### Goal of the exercise
Below are the records; locate each line with the word "системы" and copy it.

### Exercise materials
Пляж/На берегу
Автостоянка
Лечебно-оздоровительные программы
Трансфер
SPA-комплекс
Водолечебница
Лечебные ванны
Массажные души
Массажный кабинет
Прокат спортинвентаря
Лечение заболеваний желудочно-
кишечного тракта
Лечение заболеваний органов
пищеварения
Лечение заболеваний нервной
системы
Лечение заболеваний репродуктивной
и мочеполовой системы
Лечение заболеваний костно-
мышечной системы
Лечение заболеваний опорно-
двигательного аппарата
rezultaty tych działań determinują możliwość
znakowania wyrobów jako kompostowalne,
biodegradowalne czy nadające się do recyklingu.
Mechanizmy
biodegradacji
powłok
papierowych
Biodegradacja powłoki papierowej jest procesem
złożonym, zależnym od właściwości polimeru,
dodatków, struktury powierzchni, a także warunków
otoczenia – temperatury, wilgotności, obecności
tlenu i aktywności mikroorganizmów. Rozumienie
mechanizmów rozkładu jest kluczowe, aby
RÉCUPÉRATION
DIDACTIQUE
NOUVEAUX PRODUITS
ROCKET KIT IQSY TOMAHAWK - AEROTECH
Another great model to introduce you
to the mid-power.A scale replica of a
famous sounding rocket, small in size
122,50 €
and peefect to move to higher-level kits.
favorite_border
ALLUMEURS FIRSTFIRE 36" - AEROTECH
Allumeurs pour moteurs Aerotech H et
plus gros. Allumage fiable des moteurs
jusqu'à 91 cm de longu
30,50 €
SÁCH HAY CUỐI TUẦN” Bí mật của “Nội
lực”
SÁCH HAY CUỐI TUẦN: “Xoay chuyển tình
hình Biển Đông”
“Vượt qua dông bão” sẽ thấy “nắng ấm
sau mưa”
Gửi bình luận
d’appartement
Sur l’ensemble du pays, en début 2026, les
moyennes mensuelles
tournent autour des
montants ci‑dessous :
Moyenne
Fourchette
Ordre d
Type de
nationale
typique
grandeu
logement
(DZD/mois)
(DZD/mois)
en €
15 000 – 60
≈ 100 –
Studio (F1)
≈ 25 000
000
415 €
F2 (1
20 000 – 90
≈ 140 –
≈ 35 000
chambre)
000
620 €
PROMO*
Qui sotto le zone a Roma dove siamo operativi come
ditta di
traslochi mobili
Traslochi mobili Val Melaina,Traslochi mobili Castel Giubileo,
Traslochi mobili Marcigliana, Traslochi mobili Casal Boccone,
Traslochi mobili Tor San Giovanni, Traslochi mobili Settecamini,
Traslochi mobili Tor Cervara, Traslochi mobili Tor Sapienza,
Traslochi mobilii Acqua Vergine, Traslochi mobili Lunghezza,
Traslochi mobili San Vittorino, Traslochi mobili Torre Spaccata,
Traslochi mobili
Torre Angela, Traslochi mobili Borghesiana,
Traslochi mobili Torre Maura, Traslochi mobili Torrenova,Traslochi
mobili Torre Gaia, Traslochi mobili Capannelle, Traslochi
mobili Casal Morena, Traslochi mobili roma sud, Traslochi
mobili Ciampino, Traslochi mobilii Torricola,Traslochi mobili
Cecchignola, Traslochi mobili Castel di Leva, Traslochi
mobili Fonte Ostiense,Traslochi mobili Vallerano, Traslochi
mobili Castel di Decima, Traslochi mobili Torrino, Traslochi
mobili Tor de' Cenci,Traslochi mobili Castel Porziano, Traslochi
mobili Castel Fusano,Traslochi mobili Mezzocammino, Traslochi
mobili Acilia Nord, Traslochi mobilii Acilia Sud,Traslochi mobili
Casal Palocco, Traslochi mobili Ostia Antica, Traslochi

### Response area
системы
и мочеполовой системы
мышечной системы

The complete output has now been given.